Edição atual tal como às 16h52min de 19 de setembro de 2022

O Documento Descritivo ou Plano Operativo é o documento oficial na qual os responsáveis de uma organização ou entidade estabelece uma série de objetivos a cumprir. É a estratégia que indica o que se quer e quais são os passos a serem seguidos para alcançar uma meta pré-estabelecida.

O Documento Descritivo ou Plano Operativo é o instrumento que integra todos os ajustes formalizados entre o ente público e a instituição privada, devendo conter elementos que demonstrem a utilização da capacidade instalada necessária ao cumprimento do objeto do contrato, a definição de oferta, o fluxo de serviços e a pactuação de metas. Sendo assim, o Documento Descritivo ou Plano Operativo é parte integrante do instrumento contratual celebrado entre a gestão do Sistema de Saúde e Entidade privada com ou sem fins lucrativos. Compõe o Contrato/Convênio celebrado entre o Gestor, Municipal/Estadual e o prestador de serviço/unidade filantrópica, sendo o documento no qual são apresentadas ações, serviços, atividades, metas e indicadores quantitativos e qualitativos pactuados entre os gestores municipal/estadual.

Face a relevância do instrumento contratual celebrado entre o gestor e o prestador de serviço, no âmbito do Sistema Único de Saúde (SUS), compete ao Ministério da Saúde orientar os gestores e os prestadores de serviços na elaboração do Documento Descritivo ou Plano Operativo, com o intuito de qualificar a assistência ofertada aos usuários do SUS. Portanto, segue as instruções referentes os principais itens que devem compor o referido plano.

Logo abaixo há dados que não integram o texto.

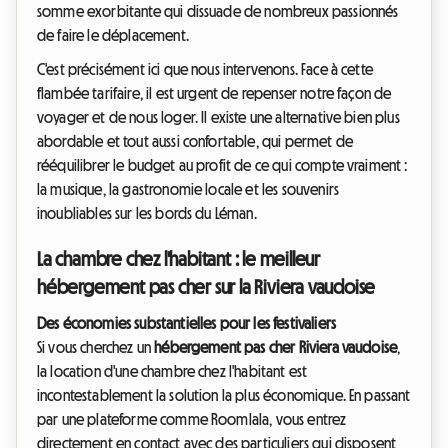
somme exorbitante qui dissuade de nombreux passionnés
de faire le déplacement.
C'est précisément ici que nous intervenons. Face à cette
flambée tarifaire, il est urgent de repenser notre façon de
voyager et de nous loger. Il existe une alternative bien plus
abordable et tout aussi confortable, qui permet de
rééquilibrer le budget au profit de ce qui compte vraiment :
la musique, la gastronomie locale et les souvenirs
inoubliables sur les bords du Léman.
La chambre chez l'habitant : le meilleur
hébergement pas cher sur la Riviera vaudoise
Des économies substantielles pour les festivaliers
Si vous cherchez un
hébergement pas cher Riviera vaudoise
,
la location d'une chambre chez l'habitant est
incontestablement la solution la plus économique. En passant
par une plateforme comme Roomlala, vous entrez
directement en contact avec des particuliers qui disposent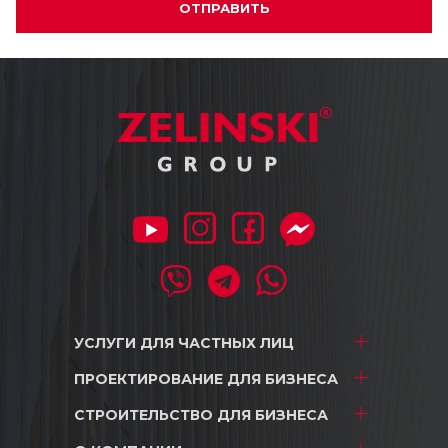
ОТПРАВИТЬ
УСЛУГИ ДЛЯ
ЧАСТНЫХ ЛИЦ
ПРОЕКТИРОВАНИЕ
ДЛЯ БИЗНЕСА
Проектирование
Дизайн интерьера
СТРОИТЕЛЬСТВО
ДЛЯ БИЗНЕСА
ТРЦ и Магазины
Строительство
Складские комплексы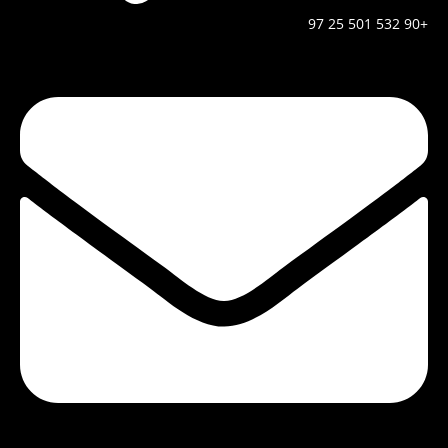
+90 532 501 25 97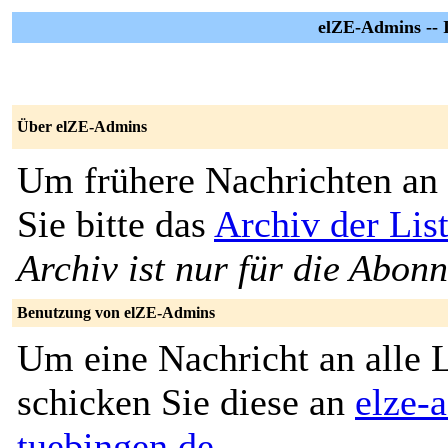
elZE-Admins -- 
Über elZE-Admins
Um frühere Nachrichten an 
Sie bitte das
Archiv der Li
Archiv ist nur für die Abon
Benutzung von elZE-Admins
Um eine Nachricht an alle L
schicken Sie diese an
elze-
tuebingen.de
.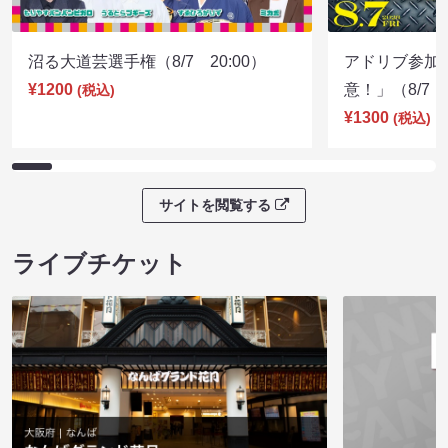
沼る大道芸選手権（8/7 20:00）
アドリブ参加
¥1200
意！」（8/7 1
(税込)
¥1300
(税込)
サイトを閲覧する
ライブチケット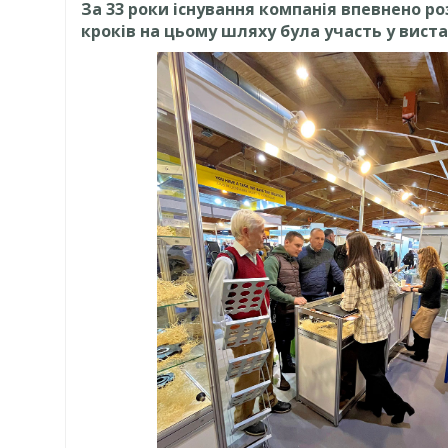
За 33 роки існування компанія впевнено р
кроків на цьому шляху була участь у вистав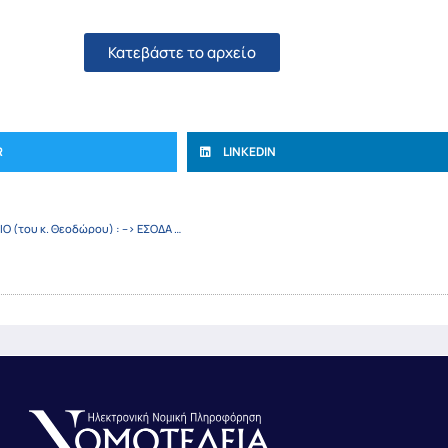
Κατεβάστε το αρχείο
R
LINKEDIN
ΕΝΗΜΕΡΩΣΗ ΤΗΣ ΗΛΕΚΤΡΟΝΙΚΗΣ ΒΙΒΛΙΟΘΗΚΗΣ ΔΗΜΩΝ ΣΤΟ ΒΙΒΛΙΟ (του κ. Θεοδώρου) : –> ΕΣΟΔΑ ΤΩΝ ΔΗΜΩΝ καθώς και τα ΕΣΟΔΑ ΟΤΑ – ΥΠΟΔΕΙΓΜΑΤΑ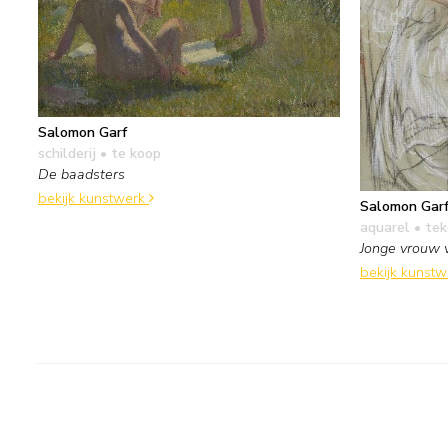
Salomon Garf
schilderij
• te koop
De baadsters
bekijk kunstwerk
Salomon Gar
aquarel • te
Jonge vrouw v
bekijk kunst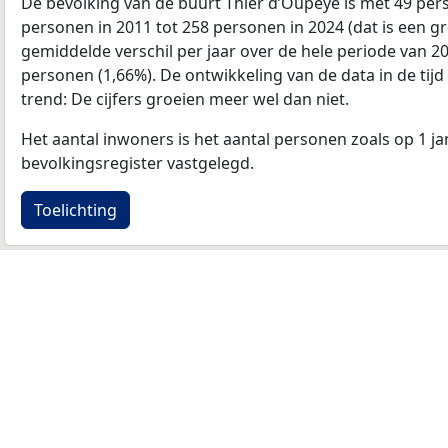
De bevolking van de buurt Thier d’Oupeye is met 49 pe
personen in 2011 tot 258 personen in 2024 (dat is een gr
gemiddelde verschil per jaar over de hele periode van 2
personen (1,66%). De ontwikkeling van de data in de tijd 
trend: De cijfers groeien meer wel dan niet.
Het aantal inwoners is het aantal personen zoals op 1 ja
bevolkingsregister vastgelegd.
Toelichting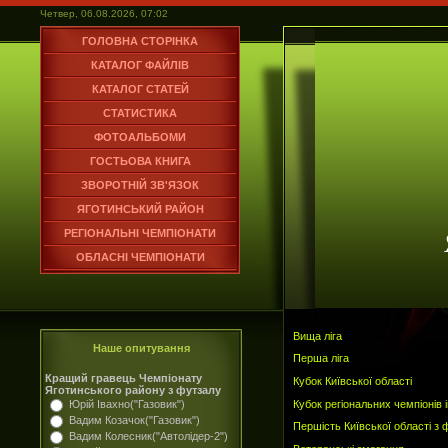
Четвер, 06.08.2026, 07:02
ГОЛОВНА СТОРІНКА
КАТАЛОГ ФАЙЛІВ
КАТАЛОГ СТАТЕЙ
СТАТИСТИКА
ФОТОАЛЬБОМИ
ГОСТЬОВА КНИГА
ЗВОРОТНІЙ ЗВ'ЯЗОК
ЯГОТИНСЬКИЙ РАЙОН
РЕГІОНАЛЬНІ ЧЕМПІОНАТИ
ОБЛАСНІ ЧЕМПІОНАТИ
Вища ліга
Наше опитування
Перша ліга
Кращий гравець Чемпіонату
Кубок Київської області
Яготинського району з футзалу
Кубок регіональних чемпіонів 
Юрій Івахно("Газовик")
Вадим Козачок("Газовик")
Першість Київської області з 
Вадим Колесник("Автолідер-2")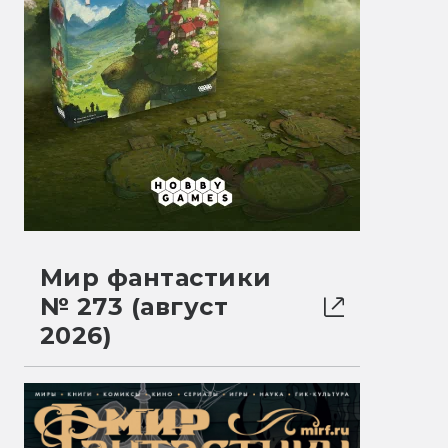
Мир фантастики
№ 273 (август
2026)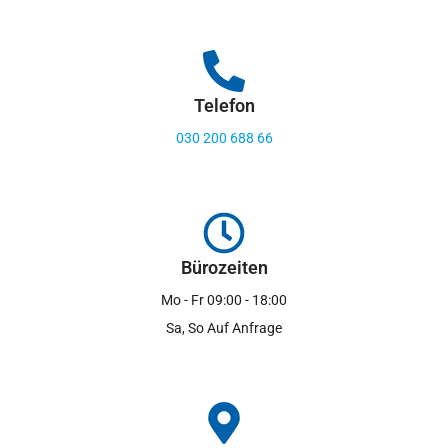
Telefon
030 200 688 66
Bürozeiten
Mo - Fr 09:00 - 18:00
Sa, So Auf Anfrage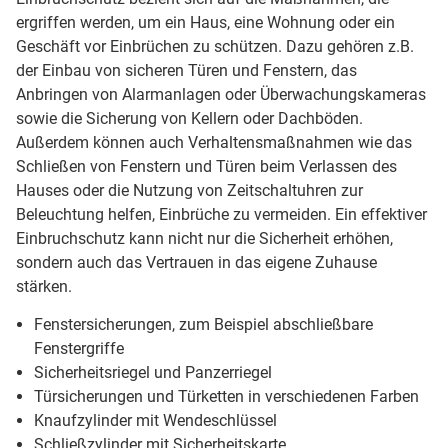
ergriffen werden, um ein Haus, eine Wohnung oder ein
Geschäft vor Einbrüchen zu schützen. Dazu gehören z.B.
der Einbau von sicheren Türen und Fenstern, das
Anbringen von Alarmanlagen oder Überwachungskameras
sowie die Sicherung von Kellern oder Dachböden.
Außerdem können auch Verhaltensmaßnahmen wie das
Schließen von Fenstern und Türen beim Verlassen des
Hauses oder die Nutzung von Zeitschaltuhren zur
Beleuchtung helfen, Einbrüche zu vermeiden. Ein effektiver
Einbruchschutz kann nicht nur die Sicherheit erhöhen,
sondern auch das Vertrauen in das eigene Zuhause
stärken.
Fenstersicherungen, zum Beispiel abschließbare
Fenstergriffe
Sicherheitsriegel und Panzerriegel
Türsicherungen und Türketten in verschiedenen Farben
Knaufzylinder mit Wendeschlüssel
Schließzylinder mit Sicherheitskarte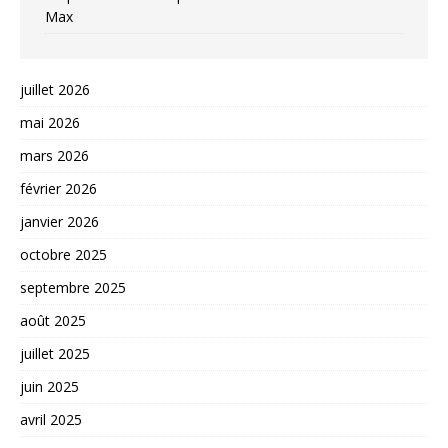
Max
juillet 2026
mai 2026
mars 2026
février 2026
janvier 2026
octobre 2025
septembre 2025
août 2025
juillet 2025
juin 2025
avril 2025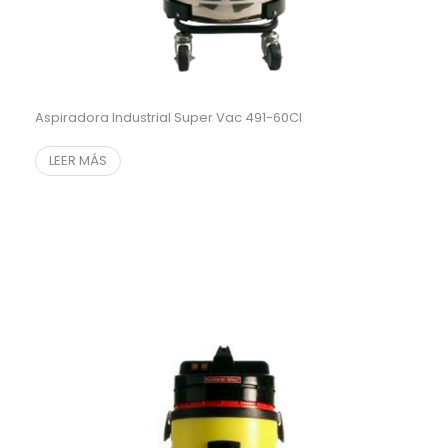
Aspiradora Industrial Super Vac 491-60CI
LEER MÁS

“Caracterização geral da instituição, sua missão na rede, sua estrutura tecnológica, capacidade instalada (hospitalar/ambulatorial), e de equipamentos de diagnóstico, os serviços de alta complexidade e/ou com habilitações específicas, além das atividades de ensino e pesquisa.” CONASS/2016.


Estrutura do Documento Descritivo ou Plano Operativo

  1. Considerações Gerais
  2. Perfil/Missão da Instituição
  3. Estrutura Física-Funcional e Tecnológica
    1. Estrutura Física;
    2. Capacidade Instalada;
    3. Equipamentos;
  4. Serviços Especializados e/ou com Habilitações Específicas;
  5. Recursos Humanos;
  6. Ações, Serviços e Metas a serem pactuadas/Objeto do convênio;
  7. A integralidade da assistência à Saúde;
  8. Gestão institucional;
  9. Desenvolvimento Profissional;
  10. Atividades Educacionais e Pesquisa;
  11. Programas e/ou Projetos desenvolvidos pela Instituição;
  12. Programação Orçamentária Mensal e Anual; e
  13. Desembolso mensal e anual.

Modelo para a Elaboração do Documento Descritivo ou Plano Operativo dos Hospitais Filantrópicos

Hospital:

Município:

Nº do Convênio:


Atenção básica.


Urgência e emergência

1). Definir a porta de entrada e detalhar por procedimento ou grupo que será realizado na urgência e emergência.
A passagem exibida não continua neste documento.